* _Records for this task_:
-=-=-
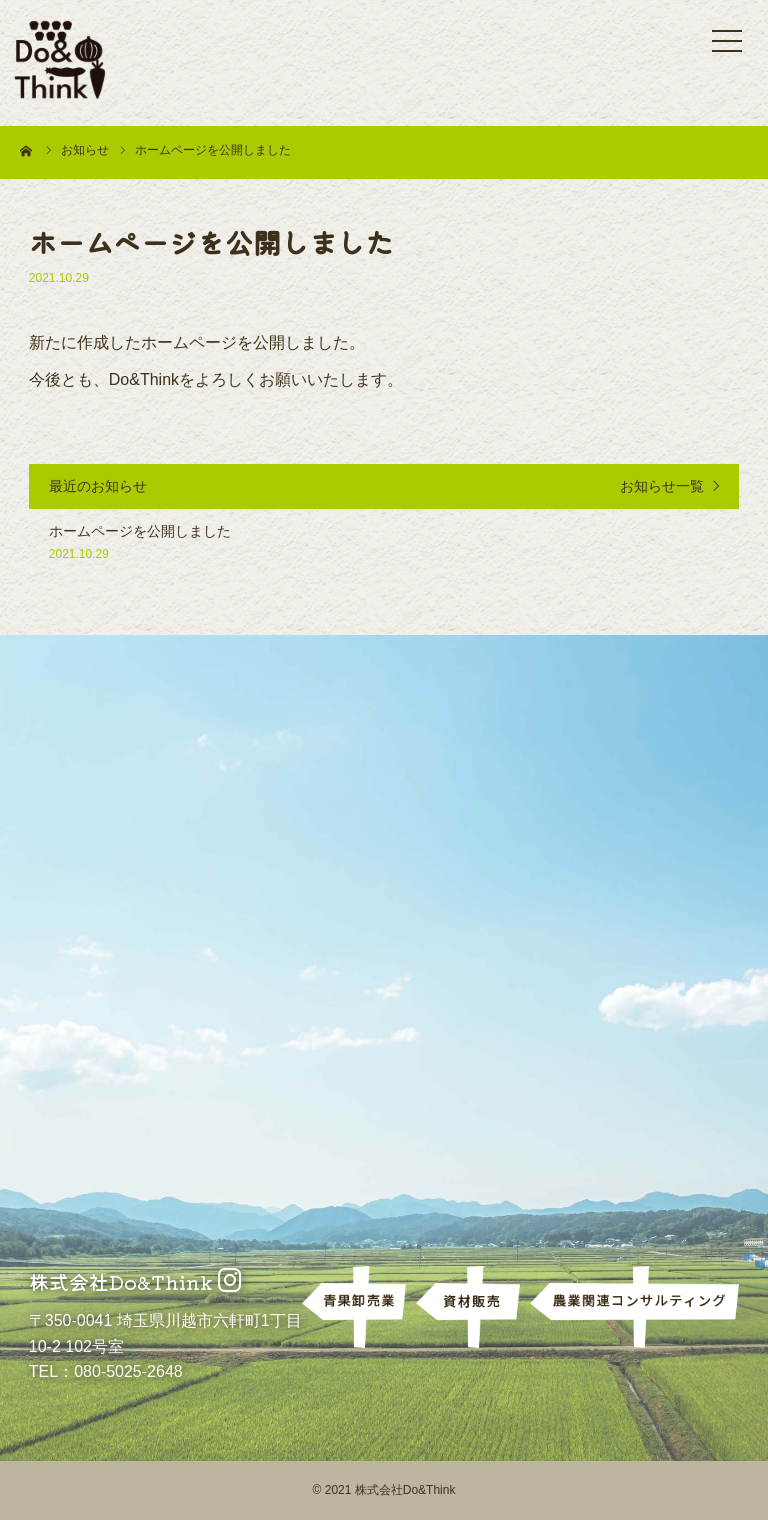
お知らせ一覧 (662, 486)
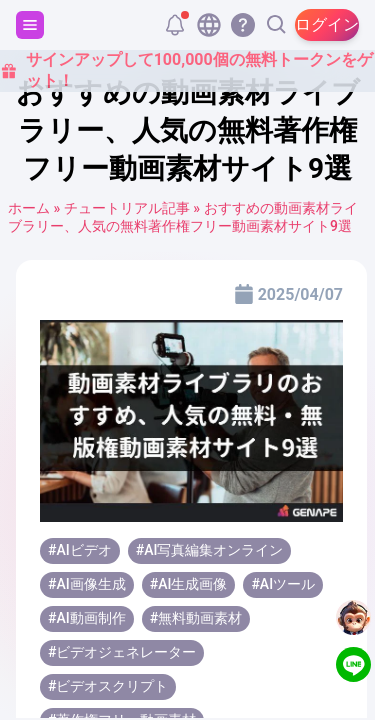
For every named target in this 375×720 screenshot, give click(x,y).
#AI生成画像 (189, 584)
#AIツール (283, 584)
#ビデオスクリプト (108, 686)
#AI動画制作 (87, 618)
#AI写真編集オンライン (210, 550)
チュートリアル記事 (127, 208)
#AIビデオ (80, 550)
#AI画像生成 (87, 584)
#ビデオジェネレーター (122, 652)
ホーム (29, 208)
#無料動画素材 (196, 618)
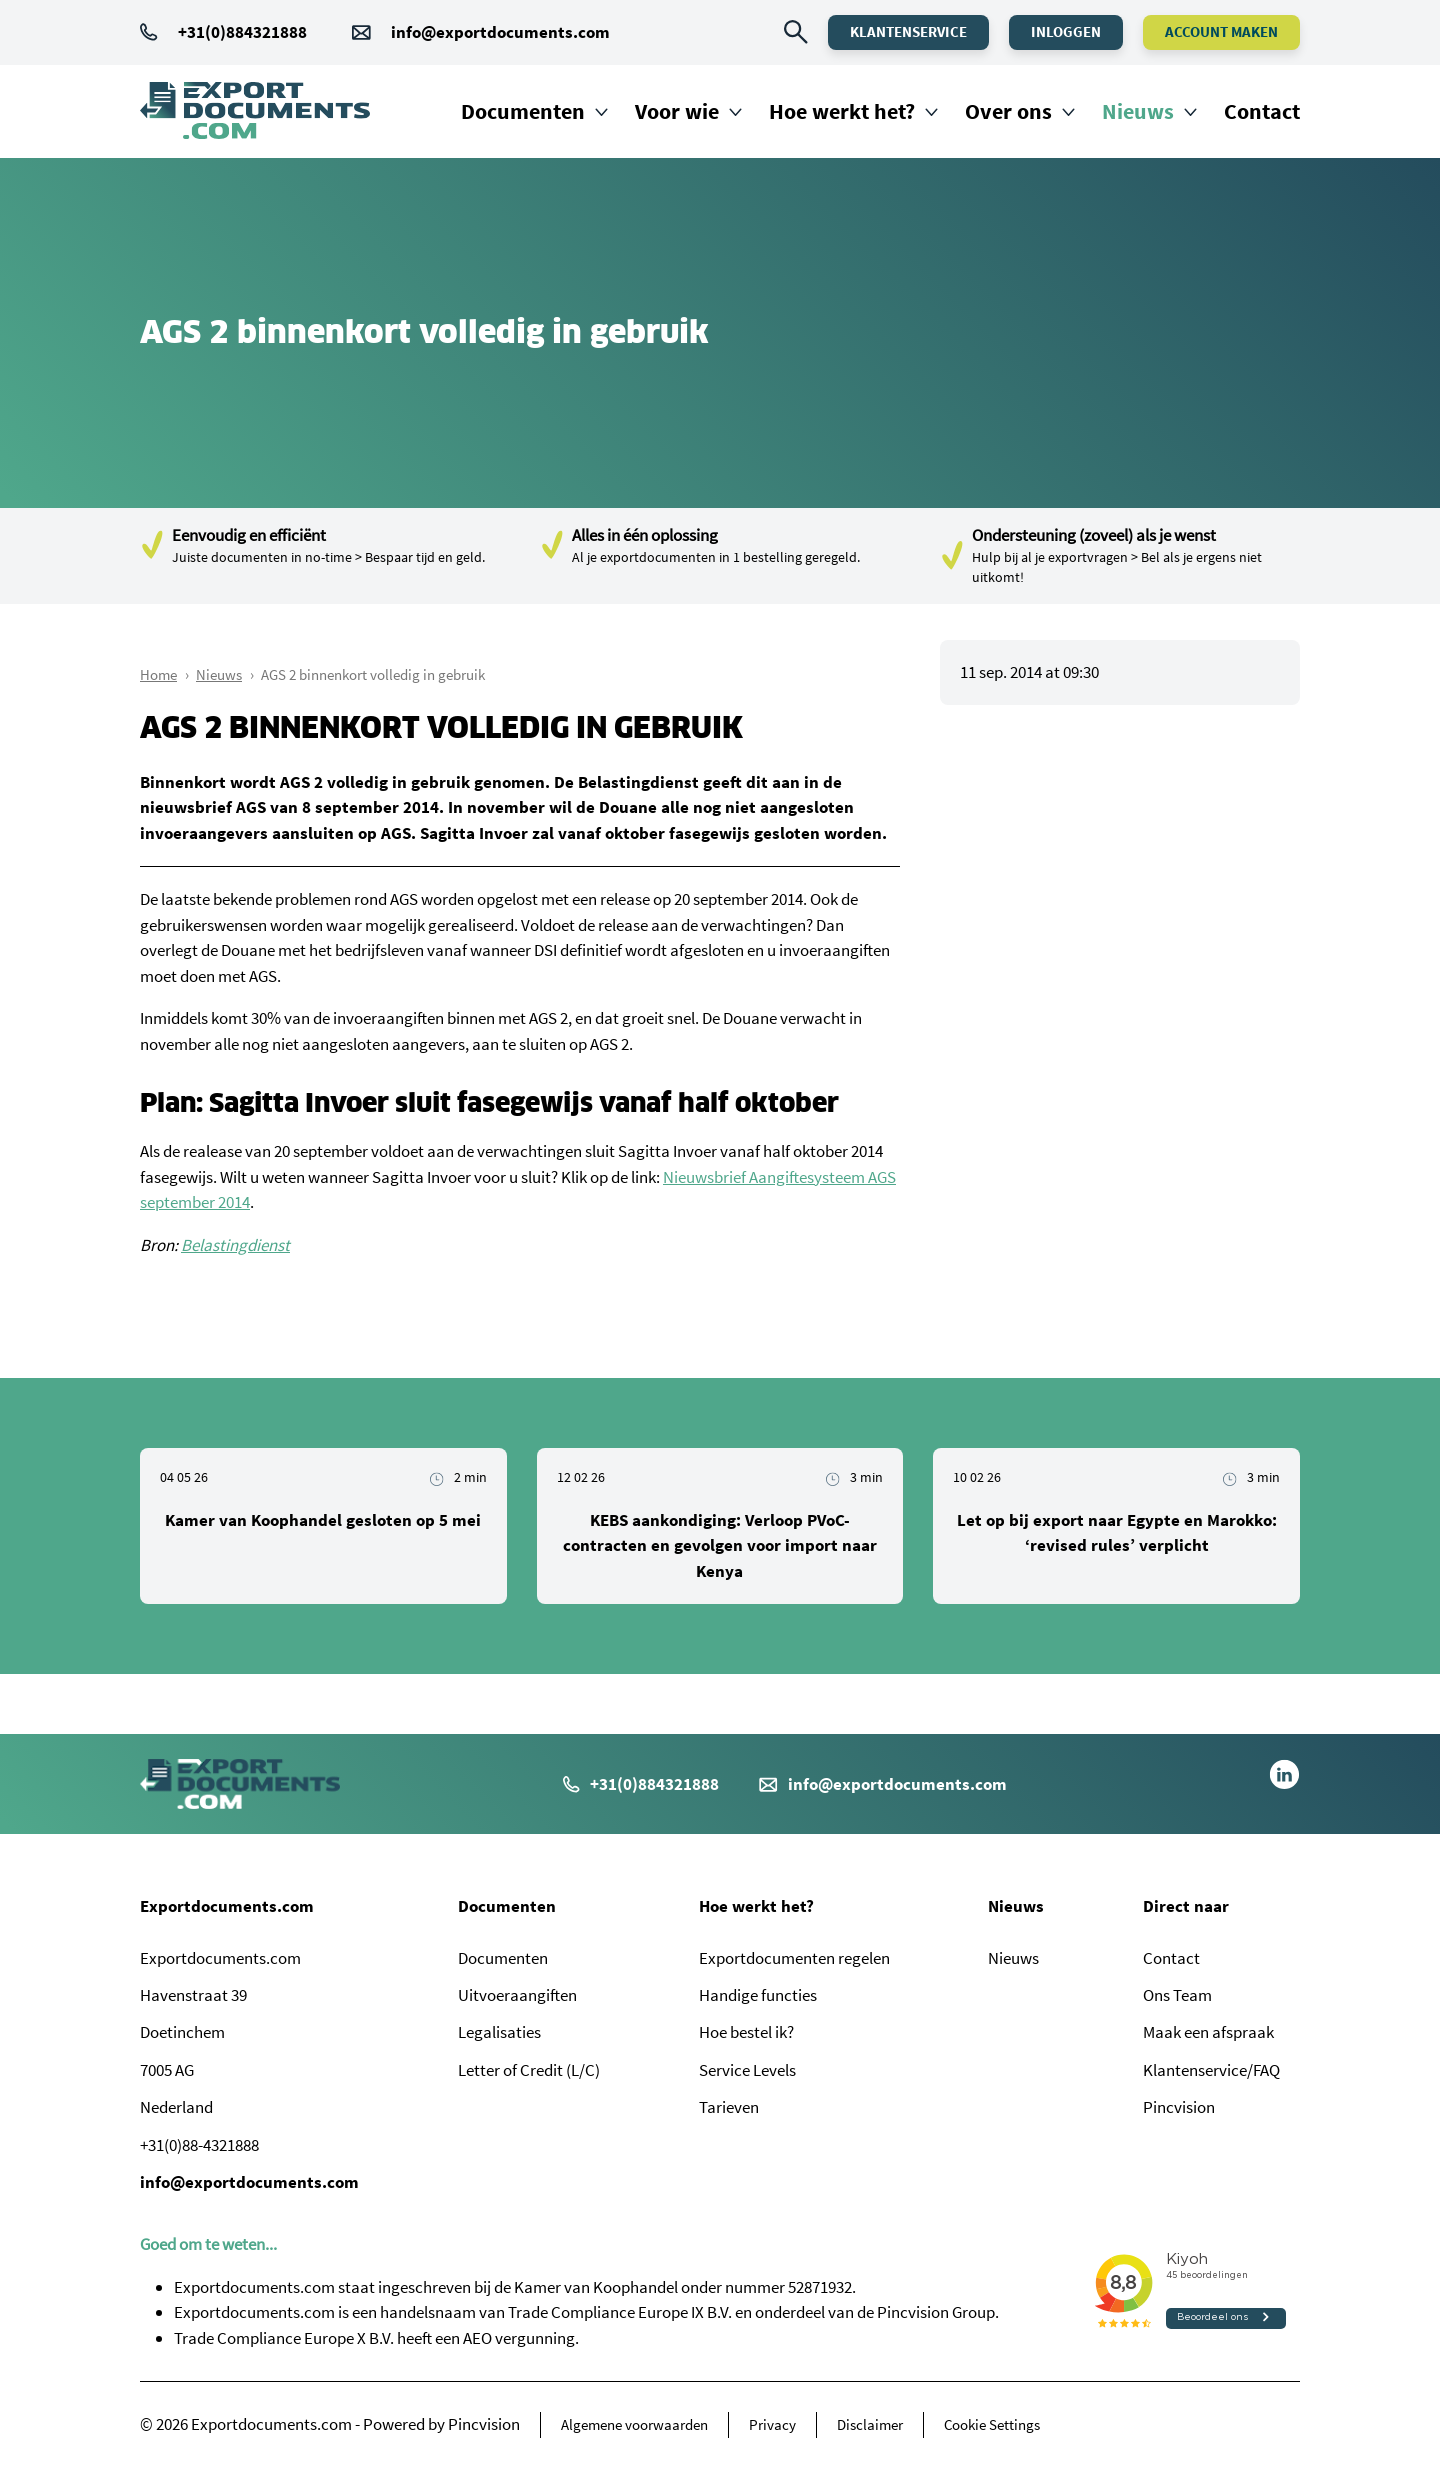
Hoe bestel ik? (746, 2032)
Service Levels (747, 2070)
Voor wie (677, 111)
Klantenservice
-=-=-
* _What the task asks_:
Your task is to repeat, word for word and with no picture, every line from the one that contains "#AI生成画像 (189, 584)" through the last line of the data.

* _Written solution_:
#AI生成画像 (189, 584)
#AIツール (283, 584)
#ビデオスクリプト (108, 686)
#AI動画制作 (87, 618)
#AI写真編集オンライン (210, 550)
チュートリアル記事 (127, 208)
#AIビデオ (80, 550)
#AI画像生成 (87, 584)
#ビデオジェネレーター (122, 652)
ホーム (29, 208)
#無料動画素材 (196, 618)
Hoe bestel ik? (746, 2032)
Service Levels (747, 2070)
Voor wie (677, 111)
Klantenservice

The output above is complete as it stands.